James W. Pennebaker, the pioneer in research on expressive writing for healing, discovered patterns of language typical of those who get the most benefit from expressive writing. He used a software program to analyze both written and spoken communication and found that pronouns (I, he, she, we, it) are a key to change.
When people who have experienced trauma write about the event, they can create a more coherent story which leads them to new understandings of what happened to them.
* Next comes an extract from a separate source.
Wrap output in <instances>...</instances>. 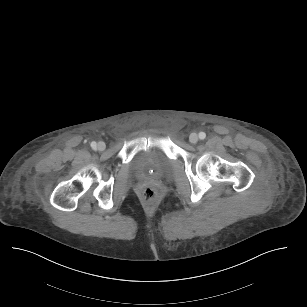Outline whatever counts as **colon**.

The use of causal (because, why) and insight (realize, understand) words predicted how well the writers recovered from the trauma.
The most interesting and unexpected result came when he found that people who changed the pronouns they used (from first person to third person, for example) improved most in mood, health, and sociability.
By counting pronouns, Dr. Pennebaker found that people whose health was improving tended to decrease the use of first person pronouns. They gained perspective and the ability to see the situation from more than one point of view.
If you’d like to learn more about his research, he has written a popular book on the subject.
His original research, which inspired my own investigations into the benefits of writing for healing, is discusssed in his first book.
Wbat about you? Have you noticed how you talk to yourself? Have you tried journaling to uncover beliefs and stuck patterns you want to change?